5) Running Third party perl/other scripts
You'll want to use the Python versions of those libraries, of course. For instance
FFMpeg
PythonMagick
I replaced most of my need for Curl with the built-in urllib and urrlib2 libraries, but there is also PyCurl if you need it.
6) Admin screen
The Admin screen is intended to be used by your own admins, i.e. site staff. It may be possible to do so, but it's not supposed to be the scaffolding on which you build your public facing project.
7) Integration with Discuss, Facebook, Twitter, OpenID, captcha, etc.
There are a lot of people out there using Python and Django, and I haven't had any problem finding libraries. In my experience there is a bit less support for something than PHP, but what is there is often higher quality.
8) E-commerce, SSL
I haven't tried payment integration, so I can't say. Not sure about the other sites, but the Paypal Sandbox is run by Paypal, isn't it? I don't think it's related to what you're using on the server, so sure, you can access it like normal.

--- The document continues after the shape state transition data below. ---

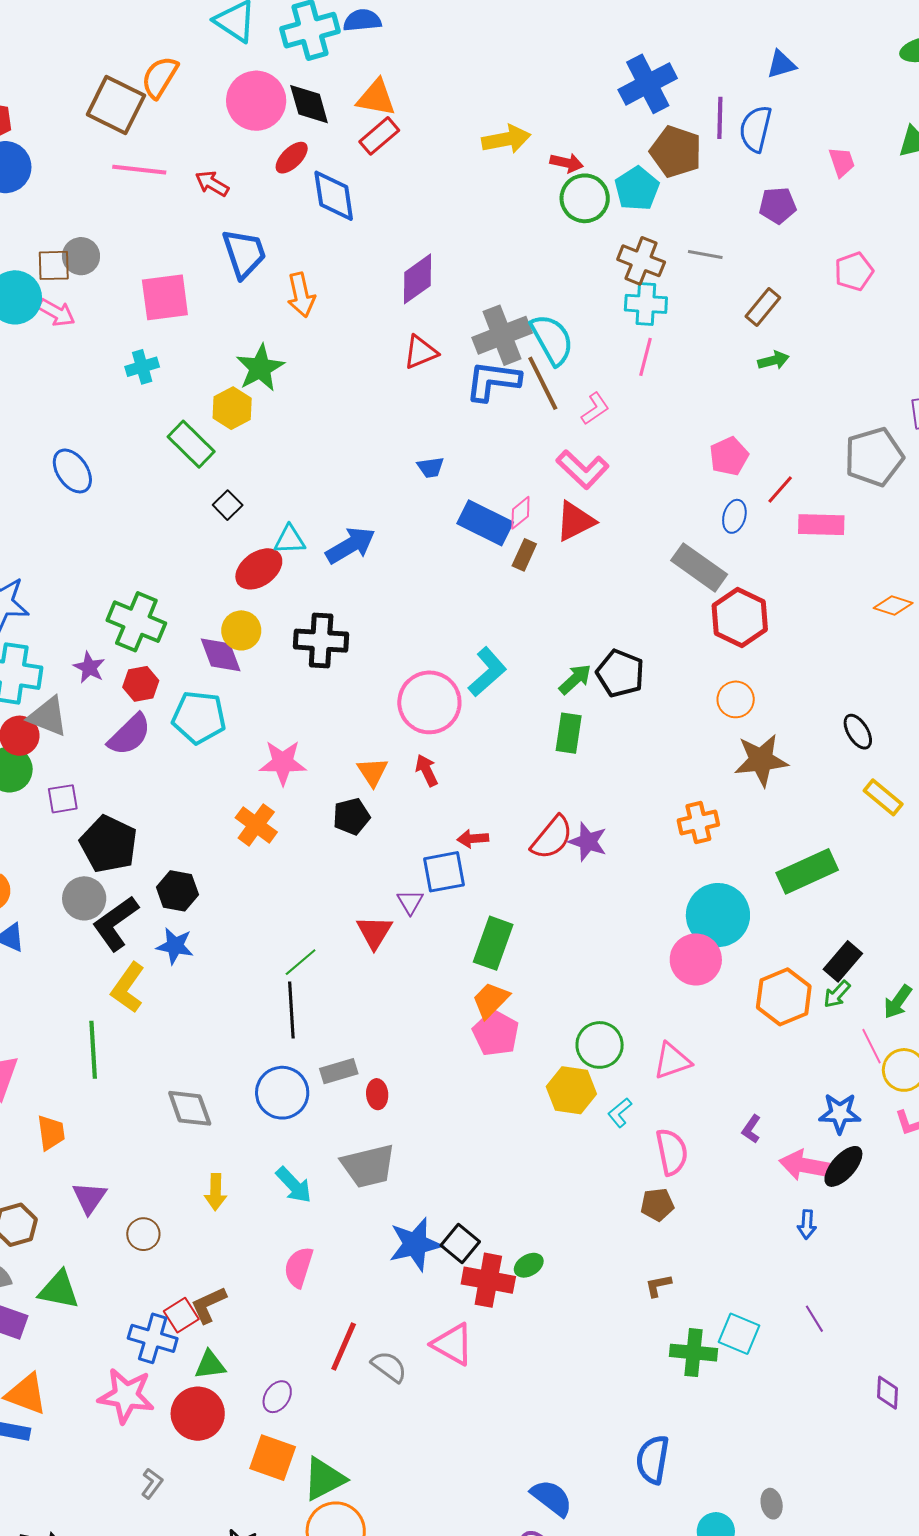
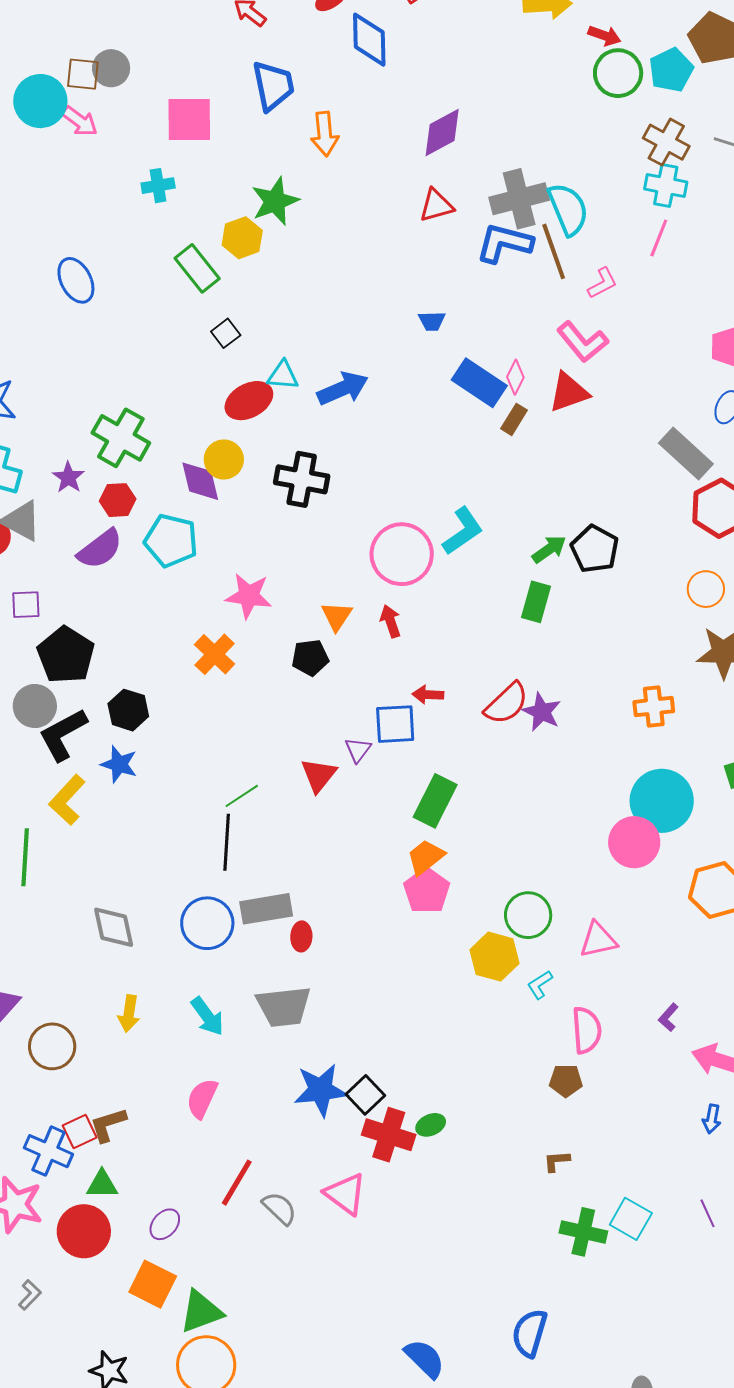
pink diamond: (520, 513) -> (515, 377), turned -32
gray rectangle: (339, 1071) -> (266, 909), size x1.4
brown circle: (143, 1234) -> (52, 1046), size x1.4

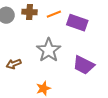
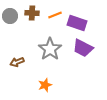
purple trapezoid: (84, 65) -> (83, 48), moved

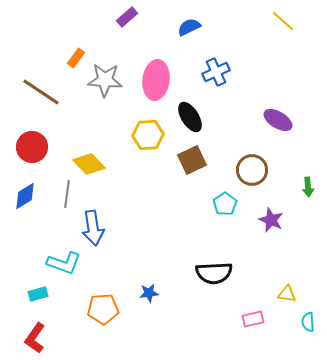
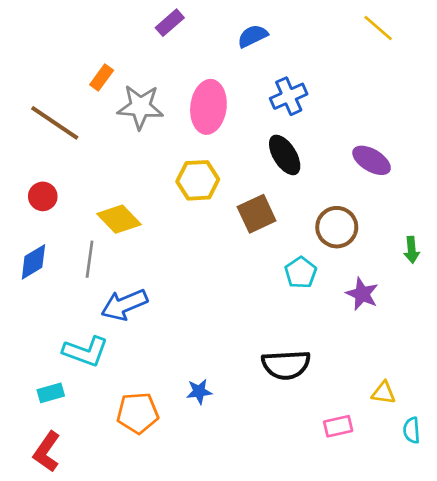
black ellipse: (190, 117) -> (285, 155), moved
red circle: (32, 147) -> (43, 196), size x0.7
blue arrow: (93, 228) -> (124, 305), turned 76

9) Is it worth it? Is it worth moving to Django from an XAMPP background? Will it really make things faster, or is that just marketing hype?
I moved to Django because Python is truly a more compelling language than PHP. Will it make things faster? I'm not sure what the advantages in that respect would be for Django vs.the PHP MVC frameworks. There are no magic bullets.
You do have to keep in mind that you're not just learning a new framework, but also a new language. There will be a bit of a learning curve if you've never used Python before. but I've found both Python and Django to be fairly easy to learn. The clean design of the language is fantastic and Django is veryt well designed, too. I do feel that it's boosting my productivity. I've found snippets for or articles about most everything I need to do in Django as I've been learning, so adapting has been pretty simple.